Only comprehensive change, including more rigorous English and math requirements for all students, would restore the significance of a high school graduation, according to a nearly two-year review by the American Diploma Project.

The organization is an alliance of three groups whose leaders include top education officials in the administrations of former presidents Clinton and Reagan. Its report is based on comments from more than 300 educators and employers and an analysis of employment trends.

Project leaders, anticipating resistance to a stinging call for action, say they hope to spur gradual change among states. Lack of change, they say, will keep huge numbers of students heading for remedial college work or jobs for which they're unprepared.

"We haven't believed that the purpose of high school was to ensure every kid who graduated was ready to do college-level work. That is the big sea change that we're signaling here," said Michael Cohen, the former Clinton adviser and current president of Achieve, a nonprofit dedicated to helping states raise academic standards.

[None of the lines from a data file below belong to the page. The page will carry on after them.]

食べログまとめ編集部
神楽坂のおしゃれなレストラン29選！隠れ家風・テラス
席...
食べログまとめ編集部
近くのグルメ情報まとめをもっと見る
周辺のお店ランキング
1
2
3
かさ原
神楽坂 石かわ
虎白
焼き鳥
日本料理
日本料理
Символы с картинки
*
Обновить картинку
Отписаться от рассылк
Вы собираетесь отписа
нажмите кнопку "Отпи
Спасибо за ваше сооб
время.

"Whether, as a parent, you think your kid is going to college or the workplace, those kids face the same rigorous demands, and they need to leave with the same core set of skills," he said.

That means all students should learn geometry, data analysis, statistics and advanced algebra, the report says. They also should show strong written and oral communication skills, plus analytic and reasoning ability typically linked with honors courses, it says.

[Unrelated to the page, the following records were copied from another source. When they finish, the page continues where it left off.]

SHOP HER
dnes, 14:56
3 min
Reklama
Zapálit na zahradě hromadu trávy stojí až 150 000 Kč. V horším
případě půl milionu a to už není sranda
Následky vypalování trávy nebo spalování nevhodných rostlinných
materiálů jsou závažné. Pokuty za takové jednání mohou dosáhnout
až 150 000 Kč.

No state requires the standards called for in the report, its authors say.

The report offers a series of skill expectations, or benchmarks, as a means for school leaders to review the content of their schools' courses — not just in high school but also in the grades that precede it, so students are on pace for the last years before graduation.

David Bloome, past president of the National Council of Teachers of English, said the report is not "smacking of reality."

"For a group to come out and say that a high school diploma has lost its meaning strikes me as a difficult position to maintain given how hard so many students work to obtain one," said Bloome, a professor in the College of Education at Ohio State University and a former public school teacher. As examples, he cited students who earn diplomas despite being new to the country, or those who graduate with vocational skills that fully prepare them for work.

Yet in the eyes of many of those in hiring and higher education, the diploma is little more than a certificate of school attendance, the report contends.

Leaders targeted only English and math because they are the basic subjects that give students access to everything else and because they are the easiest to take on first, said project director Sheila Byrd. They are also at the heart of the new federal law that's pressuring schools to raise achievement.

Among many other ideas, the report recommends high school exit exams that cover years of content and don't rely solely on standardized tests. It says colleges should start using those tests in admitting and placing students and be held accountable for student success.

States have balked at voluntary curriculum standards from the federal government. But this round of ideas comes from a nonprofit coalition, and it is grounded in what the real world demands, said Chester Finn Jr., an assistant education secretary under Reagan and current president of the Thomas B. Fordham Foundation, an education reform group.

Just aligning the views of schools, colleges and employers is significant, Finn said, as "it's like they're spinning in different orbits. They've just never been brought together."

Bloome, the Ohio State professor, said some educators may find the report helpful in that it can help make the case for more money for smaller class sizes, tutoring and other measures to improve achievement. But he added: "I suspect the most prominent reaction will be exhaustion with regard to yet another set of recommended mandates."

The project's partners are Achieve, the Fordham Foundation and the Education Trust, an advocacy group that focuses on improving the classroom performances of poor and minority students. Five states joined the effort — Indiana, Kentucky, Massachusetts, Nevada and Texas.